J.S-R. : Vous nous ramenez au temps où les bêtes parlaient ? Et se comprenaient.
R.H. : Oui, peut-être ? Oui, où ils parlaient un langage universel, un langage d'harmonie.
J.S-R. : Vous dites : "Je crée des arbres de vie". Pourquoi alors avez-vous choisi des animaux plutôt que des humains ? Puisque, en général, le mot "arbre de vie" est relié à l'homme ?
R.H. : Je trouve que l'animal nous renvoie à l'imaginaire. L'animal n'a pas la parole, mais il a des yeux, un regard. Une sensibilité. Il nous subit. Il nous renvoie une image de nous-mêmes, mais sans notre langage.
J.S-R. : Dans les deux arbres de vie que vous avez apportés, chaque animal est sur sa feuille. Est-ce à dire que, dans leur monde, il n'y a pas de cohabitation possible ; qu'ils ne pourraient pas être à plusieurs sur la même feuille ? Ou cela implique-t-il, en fait, que vous les avez "enfermés"?
R.H. : Chacun est dans son petit monde, séparé des autres. Par contre, sur d'autres arbres de vie, ils sont comme dans une bulle, tous ensemble. D'autres arbres encore n'ont pas de branches. Je travaille beaucoup sur l'idée soit de l'accumulation, et ils sont tous ensemble ; soit de l'isolement et la position des frontières, les limites, nos propres limites en fait : Où y en a-t-il ? En met-on? N'en met-on pas ? Sont-elles perméables ? Laisse-t-on entrer les autres ? S'en éloigne-t-on ? Tout cela est un travail sur le dépassement des limites. Nos peurs. Nos angoisses. Ces animaux sont aussi nos petits démons qui nous hantent. D'autres sont nos petits amis qui sont là pour nous protéger. Nos rêves. Nos illusions. Tout ce qui nous accompagne, donc.
J.S-R. : Chaque petit animal est très stylisé. Vous disiez que vous n'aimiez pas que le visiteur les reconnaisse ! Mais je reconnais bien vos éléphants, votre renard, votre lion, etc. Alors, pourquoi ce souhait négatif ?

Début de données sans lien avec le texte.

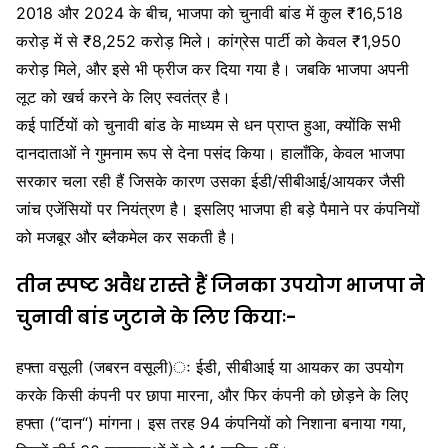
2018 और 2024 के बीच, भाजपा को चुनावी बांड में कुल ₹16,518
करोड़ में से ₹8,252 करोड़ मिले। कांग्रेस पार्टी को केवल ₹1,950
करोड़ मिले, और इसे भी फ्रीज कर दिया गया है। जबकि भाजपा अपनी
लूट को खर्च करने के लिए स्वतंत्र है।
कई पार्टियों को चुनावी बांड के माध्यम से धन प्राप्त हुआ, क्योंकि सभी
दानदाताओं ने गुमनाम रूप से देना पसंद किया। हालाँकि, केवल भाजपा
सरकार चला रही हैं जिसके कारण उसका ईडी/सीबीआई/आयकर जैसी
जांच एजेंसियों पर नियंत्रण है। इसलिए भाजपा ही बड़े पैमाने पर कंपनियों
को मजबूर और ब्लैकमेल कर सकती है।
तीन स्पष्ट अवैध रास्ते हैं जिनका उपयोग भाजपा ने
चुनावी बांड जुटाने के लिए कियाः-
हफ्ता वसूली (जबरन वसूली)ः ईडी, सीबीआई या आयकर का उपयोग
करके किसी कंपनी पर छापा मारना, और फिर कंपनी को छोड़ने के लिए
हफ्ता (“दान“) मांगना। इस तरह 94 कंपनियों को निशाना बनाया गया,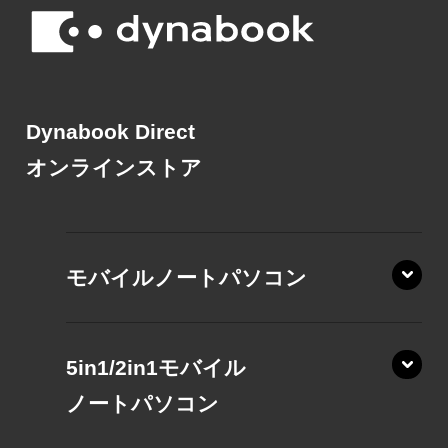
Dynabook Direct
オンラインストア
モバイルノートパソコン
5in1/2in1モバイル
ノート
パソコン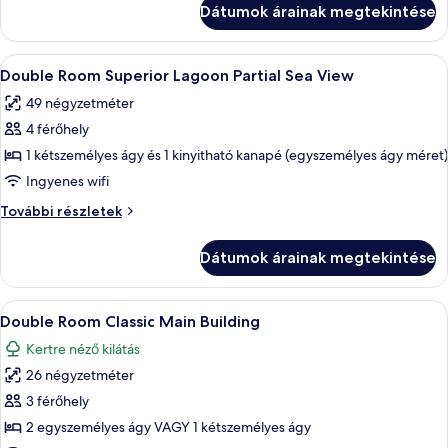
Dátumok árainak megtekintése
for
Family
Family
további
A
Double Room Superior Lagoon Partial S
8
részletei
Double Room Superior Lagoon Partial Sea View
következő
49 négyzetméter
szoba
4 férőhely
összes
képének
1 kétszemélyes ágy és 1 kinyitható kanapé (egyszemélyes ágy méret)
megtekintése:
Ingyenes wifi
Double
Double
További részletek
Room
Room
Superior
Superior
Dátumok árainak megtekintése
Lagoon
Lagoon
Partial
Partial
Sea
A
Egy modern szállodai szoba, amelyben e
Sea
5
View
Double Room Classic Main Building
következő
további
View
Kertre néző kilátás
részletei
szoba
26 négyzetméter
összes
képének
3 férőhely
megtekintése:
2 egyszemélyes ágy VAGY 1 kétszemélyes ágy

R.H. : Cela dépend ! Cela dépend des toiles. Sur certains, ils sont reconnaissables, sur d'autres en particulier les totems, ce sont plutôt des animaux mystérieux, et dans ces cas je fais en sorte qu'ils ne soient pas reconnaissables.
J.S-R. : En somme, vous passez d'un semi-réalisme –parce qu'ils sont tellement stylisés que l'on ne peut pas dire qu'ils sont réalistes- à la fiction ?
R.H. : Oui, en quelque sorte.
J.S-R. : Dans ces conditions, quand choisissez-vous l'un, et quand l'autre ? A part dans le cas des totems où vous avez exprimé une exception. D'ailleurs, pourquoi ceux-là ne doivent-ils pas être reconnus ? Est-ce en hommage aux totems et aux dieux tutélaires qui protègent les villages ?
R.H. : Oui, c'est cela ! J'aime bien jouer avec ces thèmes. C'est juste une recherche artistique qui avance avec chaque toile ; et selon que je travaille sur l'arbre de vie ou sur le totem, les définitions sont un peu différentes.
J.S-R. : Sur les toiles où ne sont pas les totems, vous avez chaque fois un cadre, en somme le tableau dans le tableau. C'est-à-dire que votre monde animalier n'occupe jamais tout l'espace. Il reste toujours un espace en haut ou autour, etc. Est-ce pour garantir la concentration? Pour rétrécir le monde de vos animaux que vous procédez ainsi ? Par exemple celui où sont les oiseaux et la lune, on voit très nettement que vous avez arrêté le vert de l'arbre en-deçà des bords du support.
R.H. : Oui. Je pense que c'est beaucoup un souci de composition ? Je suis un peintre classique au départ ; j'aime beaucoup le travail de composition générale. Dans chaque tableau, il y a un espace vide qui laisse respirer le regard, pour le faire rentrer dans la toile, l'amener vers le sujet. Il faut toujours laisser respirer le sujet principal ; mais le vide a son sens aussi, il n'est pas vide en soi : cette partie est aussi travaillée que la partie "pleine". Cet espace est important pour la composition générale.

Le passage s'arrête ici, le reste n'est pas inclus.